All too often he would beat a player, then turn and beat the same player, then turn and beat the same player. He had an unerring ability to run himself into a dead end and lose the ball.
He was, however, the natural successor to Seb Larsson. Every team needs a player who can point and argue in the face of officials, and Gooch could give a masterclass in that.
As Sunderland plummeted through the leagues, Gooch experienced all of it, sometimes being a bright spark in dark times and on other occasions being symptomatic of the club’s descent.
The one moment that stood out was his winning goal in the final of the Papa John’s Trophy in 2021, and ending the club’s record of Wembley losses since 1973 may have proved to be a watershed moment in the club’s history.
Gooch’s fortunes didn’t appear to be rosy under Lee Johnson, and an exit in the January transfer window appeared to be best for both parties.
Despite being part of Johnson’s ‘leadership team’, he was heavily linked with a move to Swansea but when the transfer window closed, Gooch remained a Sunderland player.
Then came the Bolton game, after which Johnson was replaced by Alex Neil and Gooch became a flying wing back. As we climbed into the playoff places, Gooch tore down the right wing and delivered precise crosses for Ross Stewart to attack, and the rest is history.
He started the 2022/2023 season as our first choice right back but injury allowed a little-known Irish player to step up.

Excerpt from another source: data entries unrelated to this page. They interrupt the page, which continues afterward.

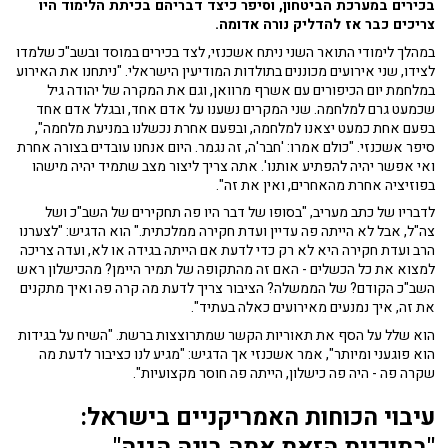
בכירים במערכת הביטחון, וסיפר כיצד דבריהם בכיתת הלימוד היו
צריכים כבר אז להדליק נורה אדומה.
במהלך לימודי התואר השני ניתח אשכנזי, לצד בכירים במוסד ובשב"כ שלמדו
לצידו, שני אירועים מכוננים בתולדות המודיעין הישראלי. "ניתחנו את האירוע
במלחמת יום הכיפורים עם אשרף מרוואן, וגם את המקרה של יהודה גיל
שכמעט גרם למלחמה. שני המקרים נשענו על אדם אחד, ובגלל אדם אחד
בפעם אחת כמעט יצאנו למלחמה, ובפעם אחרת נכשלנו במניעת מלחמה",
סיפר אשכנזי. "כולם אמרו: 'חבר'ה, זה נגמר. היום אנחנו עובדים בצורה אחרת
ואי אפשר יהיה להפתיע אותנו'. אתה צריך ליצור מצב שתמיד יהיה מישהו
בפוזיציה אחרת מהאחרים, ואין את זה".
לדבריו של כתב מעריב, "בסופו של דבר היו פה תחקירים של השב"כ ושל
צה"ל, אבל לא הייתה פה עדיין ועדת חקירה ממלכתית." הוא הדגיש: "לצערנו
הרב ועדת חקירה היא לא רק כדי לדעת אם הייתה בגידה או לא, ועדה צריכה
למצוא את כל הכשלים - האם זה מהתקופה של תמיר היימן? מהכישלון ראש
השב"כ הקודם? של הממשלה? הציבור צריך לדעת מה קרה פה ואיך מתקנים
את זה, איך נמנעים מאירועים כאלה בעתיד".
הוא שלל על הסף את תאוריות הקשר שמתרוצצות ברשת. "השיח על בגידות
הוא פוגעני ומיותר", אמר אשכנזי אך הדגיש: "מגיע לנו כציבור לדעת מה
שקרה פה - היה פה כישלון, הייתה פה חוסר מקצועיות".
עיבוי הכוחות האמריקניים בישראל:
"
בתוכנית הזאת אתה בונה הגנה"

After an uncertain start, Trai Hume quickly made the right back berth his own and it was difficult to see a way back for Gooch, other than as an understudy.
However, his determination and versatility brought him back into the squad, and he slotted into the midfield, providing an experienced and stabilising influence for the young team around him.
Recently, it’s been the defensive crisis where he’s truly displayed his versatility. Imagine the conversations…
‘We need a captain, someone to set the example, someone to drive the team, who do we have?’
‘How about Lynden?’
That sounds reasonable, but the conversation after that, less so.
‘We need a left sided centre half to play in a back three, who do we have?’
‘How about Lynden?’
And yet, here we are.
With Preston dutifully despatched and the job against Luton half done, the diminutive winger who so often frustrated us in the Premier League is on the cusp of leading his boyhood club to Wembley and a potential return to the top level of English football.
Long live the CaliMackem!
Ed’s Note [Phil]: Hi, Mike. Thanks for your letter.
Gooch has always been a curious player. As you say, there are times when he can drive people mad with his inconsistency, but on other occasions, he can be one of our key players, and his work rate and commitment have never been in doubt.
As someone who’s been there through the darkest days of the past six years, I think it would be even sweeter if he played a part in helping us to make a return to the Premier League, and he’s definitely been one of our leaders in recent weeks, as injuries have hit us hard.
Personally, I’m very glad he didn’t leave the club. He’s a valuable player for us.